Long time ago VNC used to work on Chromebooks, when X11 was being used on DUT, but with freon migration we lost that feature.
The current workaround is to use Chrome Remote Desktop on Chrome OS devices, which does not work on the login screen. We have tast test dev.RemoteDesktop which tries to automate logging in and starting Chrome Remote Desktop, it is brittle because it relies on UI, and UI needs to be in English US, but it works when it works.
Most of the time we just do with having the DUT locally or not watching the display.
Betty is a board for running as virtual machines. Qemu can run betty images and Qemu provides a VNC server capability. We found that GCE can run betty images too, but does not provide a VNC server capability, and nested virtualization running qemu on GCE was too slow for our use case, hence we needed VNC capability more than before.
Have VNC working on betty so that developers have the option of what is on the display, and interact. Ideally I can see the login screen also so that I can log in via VNC in a similar manner to qemu VNC.

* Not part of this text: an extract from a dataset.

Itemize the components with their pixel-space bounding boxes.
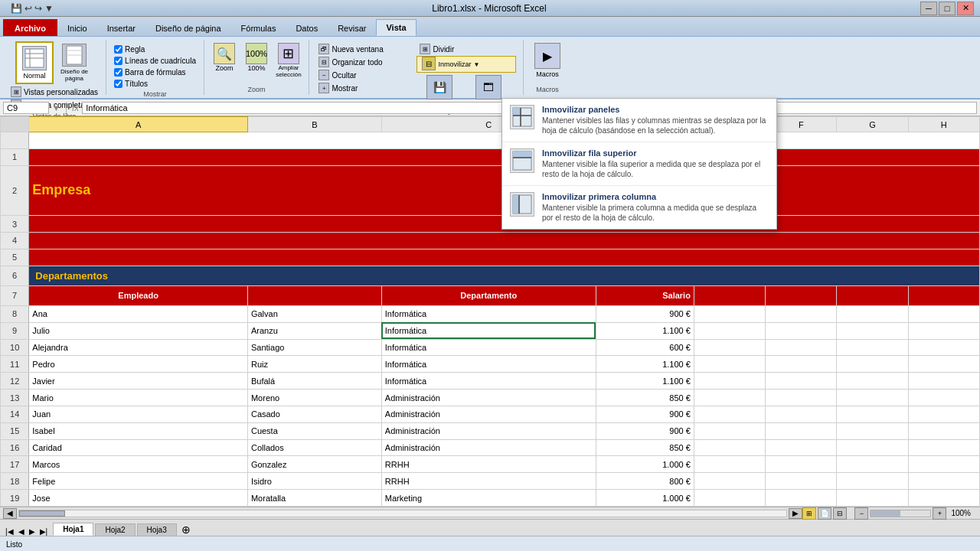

We rely on libvncserver for the details of VNC serving. kmsvnc provides the device manipulation specific to chromebooks.
kmsvnc does not provide authentication mechanism, and defers authentication to ssh and its port forwarding feature already available on Chromebooks.
We use KMS/DRM for grabbing the current display.

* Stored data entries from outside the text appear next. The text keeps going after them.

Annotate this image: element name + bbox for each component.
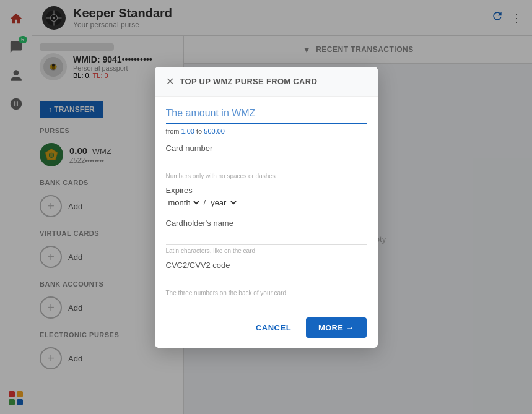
expires-label: Expires <box>166 186 367 195</box>
modal-footer: CANCEL MORE → <box>155 309 378 348</box>
range-to-value[interactable]: 500.00 <box>204 127 225 135</box>
more-button[interactable]: MORE → <box>306 317 366 338</box>
month-select[interactable]: month 010203 040506 070809 101112 <box>166 197 201 208</box>
cvv-field: CVC2/CVV2 code <box>166 261 367 287</box>
card-number-input[interactable] <box>166 154 367 170</box>
close-icon[interactable]: ✕ <box>166 75 174 87</box>
amount-input[interactable] <box>166 108 367 124</box>
app-container: 5 <box>0 0 532 414</box>
expires-row: month 010203 040506 070809 101112 / year… <box>166 197 367 212</box>
cvv-input[interactable] <box>166 271 367 287</box>
card-number-label: Card number <box>166 144 367 153</box>
modal-overlay: ✕ TOP UP WMZ PURSE FROM CARD from 1.00 t… <box>0 0 532 414</box>
cardholder-field: Cardholder's name <box>166 218 367 245</box>
range-hint: from 1.00 to 500.00 <box>166 127 367 135</box>
cancel-button[interactable]: CANCEL <box>247 318 300 337</box>
card-number-hint: Numbers only with no spaces or dashes <box>166 173 367 179</box>
range-from: from <box>166 127 181 135</box>
range-from-value[interactable]: 1.00 <box>181 127 194 135</box>
cardholder-hint: Latin characters, like on the card <box>166 248 367 254</box>
top-up-modal: ✕ TOP UP WMZ PURSE FROM CARD from 1.00 t… <box>155 67 378 348</box>
range-separator: to <box>196 127 204 135</box>
cardholder-input[interactable] <box>166 229 367 245</box>
expires-separator: / <box>204 198 206 207</box>
cvv-hint: The three numbers on the back of your ca… <box>166 290 367 296</box>
modal-title: TOP UP WMZ PURSE FROM CARD <box>180 77 318 86</box>
modal-body: from 1.00 to 500.00 Card number Numbers … <box>155 97 378 309</box>
modal-header: ✕ TOP UP WMZ PURSE FROM CARD <box>155 67 378 97</box>
card-number-field: Card number <box>166 144 367 170</box>
cardholder-label: Cardholder's name <box>166 218 367 228</box>
year-select[interactable]: year 202420252026 202720282029 2030 <box>208 197 238 208</box>
cvv-label: CVC2/CVV2 code <box>166 261 367 270</box>
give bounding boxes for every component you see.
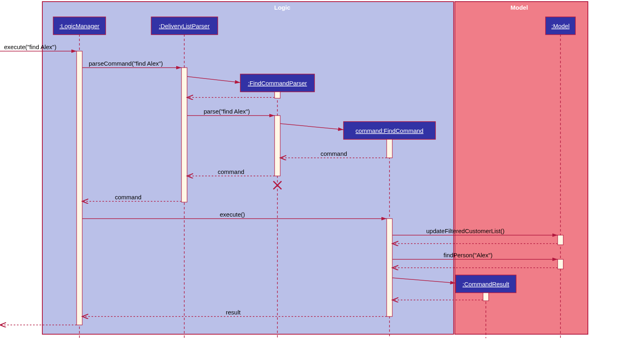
activation-model-2	[558, 259, 563, 269]
activation-fcp-create	[275, 92, 280, 98]
msg-return-command1-label: command	[321, 150, 347, 157]
msg-findperson-label: findPerson("Alex")	[444, 252, 493, 259]
activation-model-1	[558, 235, 563, 245]
msg-return-command2-label: command	[218, 168, 244, 175]
activation-commandresult	[483, 293, 489, 301]
msg-updatefiltered-label: updateFilteredCustomerList()	[426, 228, 504, 234]
participant-logicmanager-label: :LogicManager	[59, 23, 99, 29]
logic-frame-label: Logic	[274, 4, 290, 11]
participant-model-label: :Model	[551, 23, 569, 29]
activation-logicmanager	[77, 51, 82, 325]
participant-commandresult-label: :CommandResult	[462, 281, 510, 287]
participant-deliverylistparser-label: :DeliveryListParser	[159, 23, 210, 29]
msg-parsecommand-label: parseCommand("find Alex")	[89, 60, 163, 67]
activation-findcommand-create	[387, 139, 392, 158]
msg-execute-label: execute()	[220, 211, 245, 218]
activation-findcommand-execute	[387, 219, 392, 316]
activation-fcp-parse	[275, 116, 280, 176]
model-frame-label: Model	[510, 4, 528, 11]
sequence-diagram: Logic Model :LogicManager :DeliveryListP…	[0, 0, 629, 364]
msg-return-command3-label: command	[115, 194, 142, 201]
msg-result-label: result	[226, 309, 241, 316]
participant-findcommand-label: command:FindCommand	[356, 127, 423, 134]
participant-findcommandparser-label: :FindCommandParser	[248, 80, 307, 87]
msg-execute-in-label: execute("find Alex")	[4, 43, 56, 50]
activation-deliverylistparser	[181, 68, 187, 202]
msg-parse-label: parse("find Alex")	[204, 108, 250, 115]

For devices that expose capability of capturing multiple planes we support scanning multiple planes and merging.
There are three major types of boards that this code handles. The flags --method=bo or --method=egl would try to force which method is being used.
Kernel before 4.4 do not have getfb2 ioctl backported, so they will use the --method=bo. This does not support multiple planes and assumes framebuffer is readable in ARGB format.
Development was done typically with caroline.
framebuffer is converted every frame to ARGB format using EGL call. This depends on getfb2 ioctl being available, which is only available on kernel 4.4 or later.
Development was done typically with samus.
planes are scanned and merged so that when multiple planes are being used they are correctly rendered.
Development was done typically with rammus.
Tablets can be rotated, and we don't handle this yet, sorry! You will have to turn you head 90 degrees to the left to view the display in the correct orientation for now.
The RFB protocol follows the X11 protocol for keyboard handling. Upon receiving an X11 key symbol on server-side, we map them back to Linux input keycodes, and emit input events using a virtual keyboard device created via the Linux uinput module.
The protocol is defined such that, if the input keystroke effectively types an ASCII char on the client, the char is sent directly to the server as the X11 keysym. For example when the user types the key 8, the server would receive 8 as the keysym. However when the user types ‘8’ while holding Shift, the server would receive (assuming US layout) *. We need to map both 8 and * into KEY_8.
Note that some keys map to ASCII chars directly but are considered special in X11, e.g. keypad symbols like XK_KP_Multiply. We observed that some clients are not handling them correctly which may cause interop issues. For example using VNC Viewer for Google Chrome, when the keypad * key is pressed, it sends * directly instead of XK_KP_Multiply, and maps to KEY_8 in our implementation.
The server receives pointer events with their absolute coordinates according to screen size. Similar to the keyboard, we create a virtual uinput device for those events. However it’s nontrivial to emulate a mouse since
We’ve ended up emulating a touch screen device so we can send touch events with absolute coordinates. Only left click “tapping” works. Drag & drop works. (Actually the QEMU VNC server uses the same approach, it’s Chrome’s fault that it assumes touchscreens can’t emit BTN_RIGHT events.)